Se houvesse um único investimento a priorizar em segurança industrial de celulose, seria a segmentação de rede entre TI e OT, e dentro da própria OT. O conceito orientador é o modelo de referência Purdue, que organiza a planta em níveis: do nível de processo físico e instrumentação (nível 0), passando pelos controladores (nível 1), supervisão e SCADA (nível 2), operações de manufatura e MES (nível 3), até a TI corporativa e o ERP (nível 4/5). Entre os níveis 3 e 4 deve existir uma zona desmilitarizada industrial (IDMZ), que faz a mediação controlada de qualquer tráfego que precise cruzar da TI para a OT.

A norma internacional IEC 62443 formaliza isso no conceito de zonas e conduítes: agrupar ativos com requisitos de segurança semelhantes em zonas e permitir comunicação entre zonas apenas por conduítes explicitamente definidos, monitorados e controlados. A Decripte aplica esse modelo de forma pragmática à realidade de cada planta, porque na prática quase nenhuma instalação está perfeitamente conforme ao Purdue: há atalhos históricos, conexões diretas esquecidas e fornecedores com acesso lateral. O trabalho começa por descobrir a topologia real, não a do diagrama.
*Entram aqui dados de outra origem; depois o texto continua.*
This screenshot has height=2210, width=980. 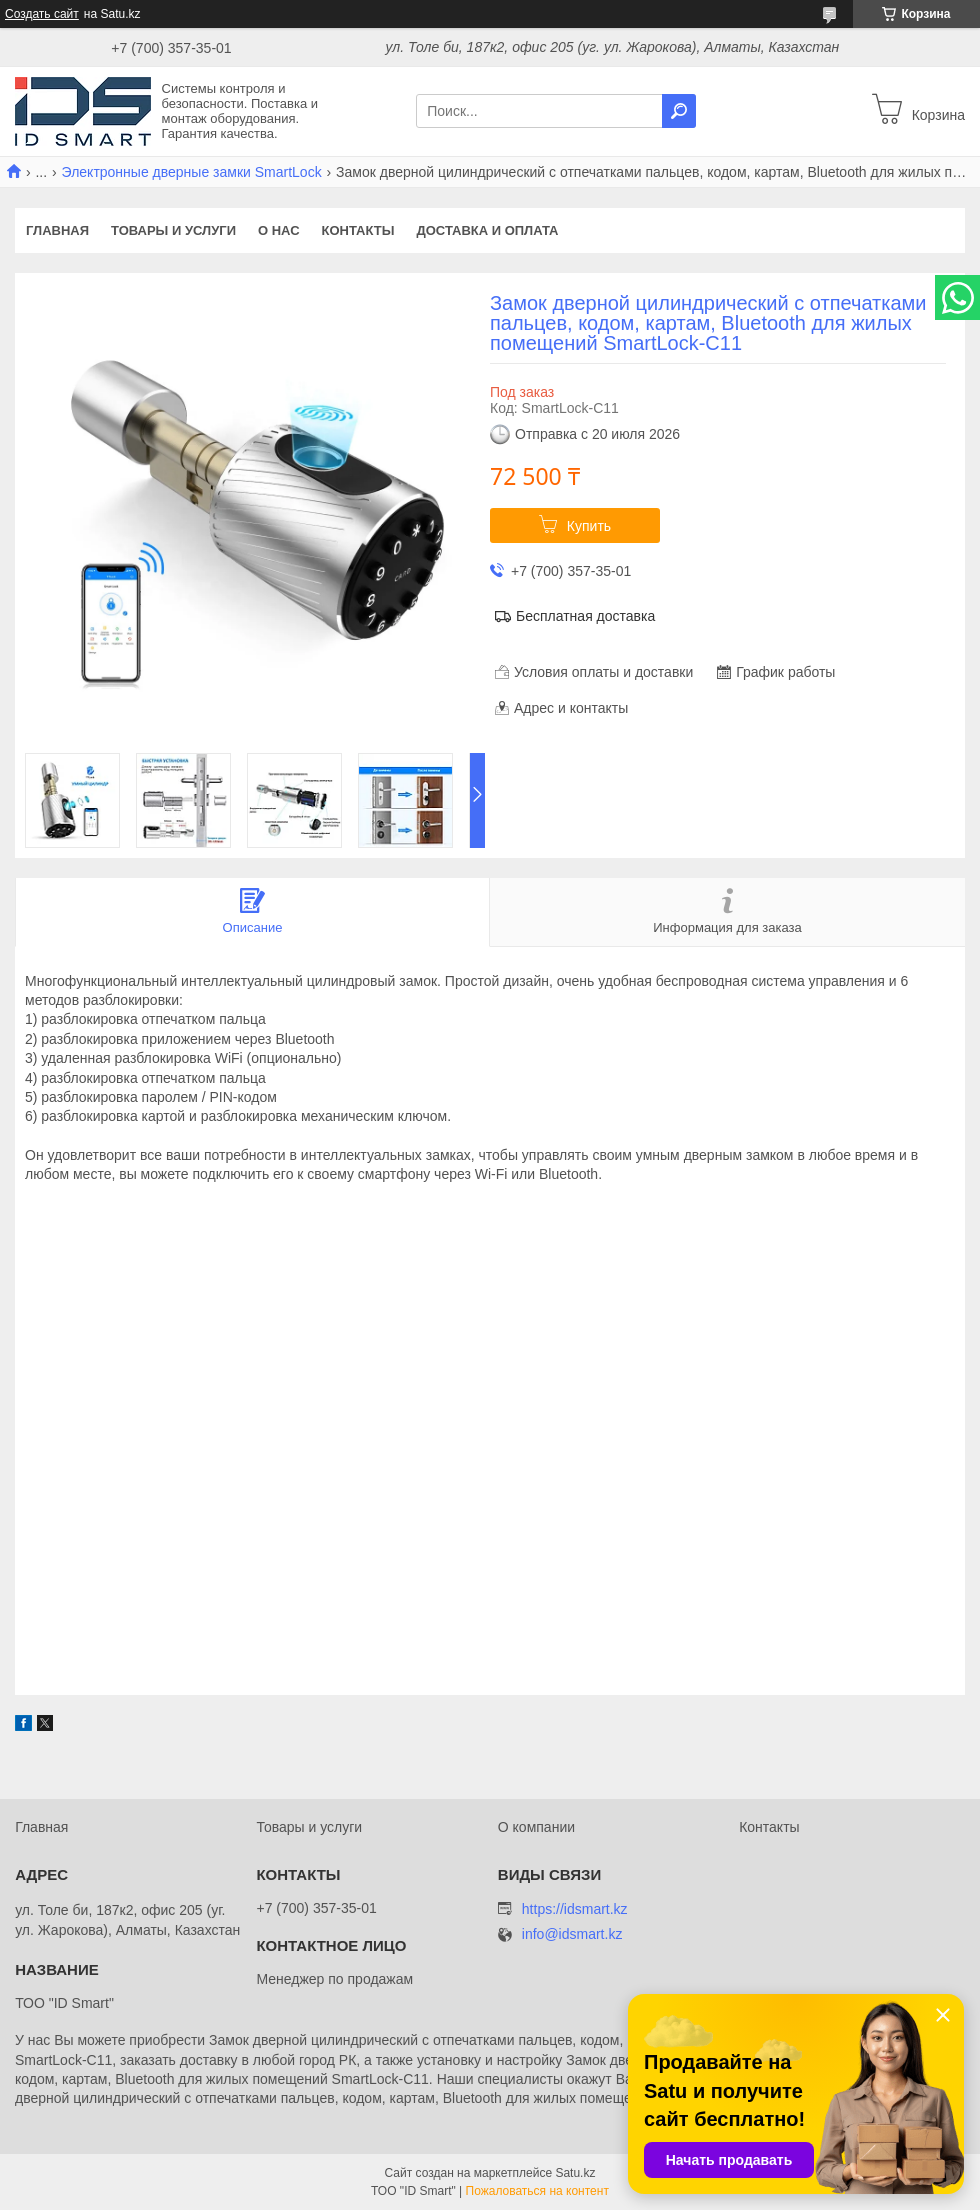 I want to click on Доставка и оплата, so click(x=487, y=230).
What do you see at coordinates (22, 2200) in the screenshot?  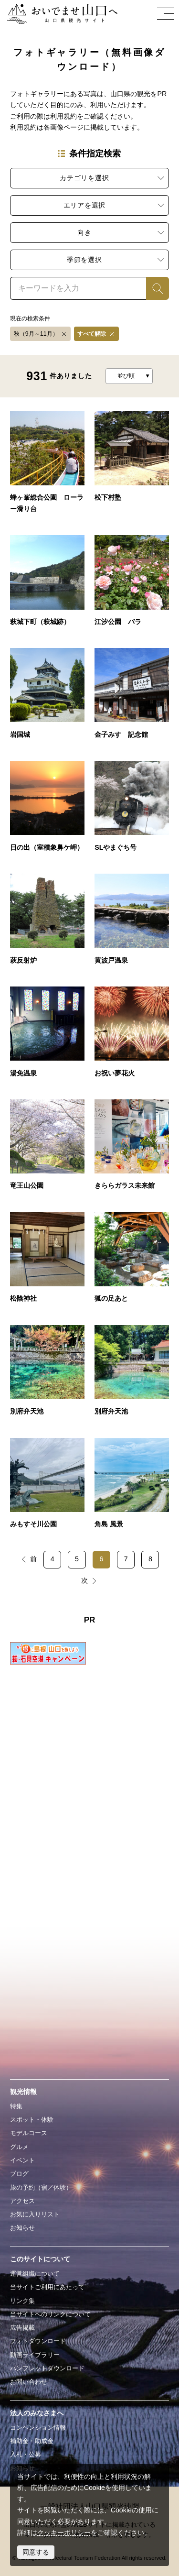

Segmentar sem parar a planta

O maior medo de qualquer gerente industrial é que o projeto de segurança cause a parada que ele deveria prevenir. A Decripte trabalha com abordagem não intrusiva: primeiro mapeia o tráfego real em modo passivo, depois projeta a segmentação, e só então implementa mudanças em janelas de manutenção programada, validando cada conduíte antes de aplicar regras de bloqueio. O objetivo é zero impacto na operação contínua.

Na celulose, a segmentação tem nuances próprias. A geração de energia (caldeira de biomassa, turbogeradores) costuma ter seu próprio SDCD e às vezes uma rede que se comunica com a concessionária. A área de recuperação química (caldeira de recuperação, caustificação, forno de cal) é a mais crítica em termos de segurança de processo. A linha de produção (digestor, branqueamento, máquina de papel) tem alta densidade de instrumentação. Cada uma dessas merece ser uma zona, com conduítes claros entre si e com a supervisão central.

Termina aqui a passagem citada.